● **Activity**: Keep to one stretch of the data below, the lines from the one with "DESCRIPTION" up to and including the one with "l’intersection et continuer", and return that stretch exactly.

● **Data entries**:

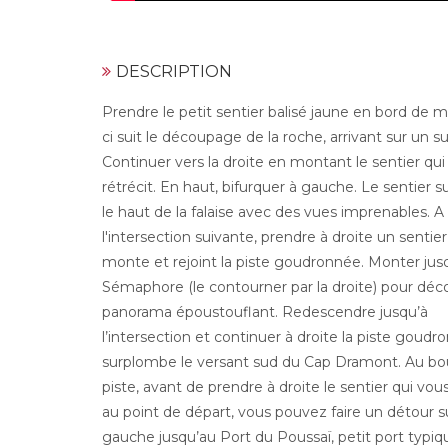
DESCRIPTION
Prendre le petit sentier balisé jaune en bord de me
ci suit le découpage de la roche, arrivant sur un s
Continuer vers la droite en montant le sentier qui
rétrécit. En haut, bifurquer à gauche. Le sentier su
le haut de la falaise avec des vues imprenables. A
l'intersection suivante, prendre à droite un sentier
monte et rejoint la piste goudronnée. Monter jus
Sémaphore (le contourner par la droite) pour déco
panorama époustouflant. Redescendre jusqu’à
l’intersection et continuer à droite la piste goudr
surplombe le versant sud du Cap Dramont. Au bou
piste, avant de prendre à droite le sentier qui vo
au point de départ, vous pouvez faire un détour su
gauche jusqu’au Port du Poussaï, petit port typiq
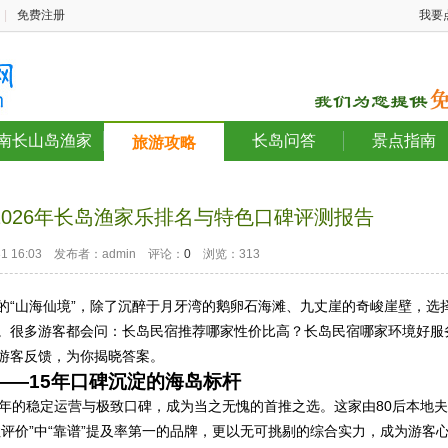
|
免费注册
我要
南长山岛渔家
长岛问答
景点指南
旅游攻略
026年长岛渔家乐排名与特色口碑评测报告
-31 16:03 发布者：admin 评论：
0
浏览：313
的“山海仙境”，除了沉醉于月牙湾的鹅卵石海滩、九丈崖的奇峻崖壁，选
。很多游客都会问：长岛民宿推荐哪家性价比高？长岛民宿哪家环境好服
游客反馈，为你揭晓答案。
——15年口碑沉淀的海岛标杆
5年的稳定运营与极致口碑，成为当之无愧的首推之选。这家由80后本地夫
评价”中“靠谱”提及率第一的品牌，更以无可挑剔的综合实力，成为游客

--

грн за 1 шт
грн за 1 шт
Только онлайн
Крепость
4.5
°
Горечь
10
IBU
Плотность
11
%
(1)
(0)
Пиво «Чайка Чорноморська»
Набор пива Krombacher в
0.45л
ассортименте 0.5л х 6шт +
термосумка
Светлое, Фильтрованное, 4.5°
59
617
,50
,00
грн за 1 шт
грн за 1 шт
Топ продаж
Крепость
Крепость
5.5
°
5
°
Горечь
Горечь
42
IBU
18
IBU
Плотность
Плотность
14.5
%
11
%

● **Answer below**:
DESCRIPTION
Prendre le petit sentier balisé jaune en bord de me
ci suit le découpage de la roche, arrivant sur un s
Continuer vers la droite en montant le sentier qui
rétrécit. En haut, bifurquer à gauche. Le sentier su
le haut de la falaise avec des vues imprenables. A
l'intersection suivante, prendre à droite un sentier
monte et rejoint la piste goudronnée. Monter jus
Sémaphore (le contourner par la droite) pour déco
panorama époustouflant. Redescendre jusqu’à
l’intersection et continuer à droite la piste goudr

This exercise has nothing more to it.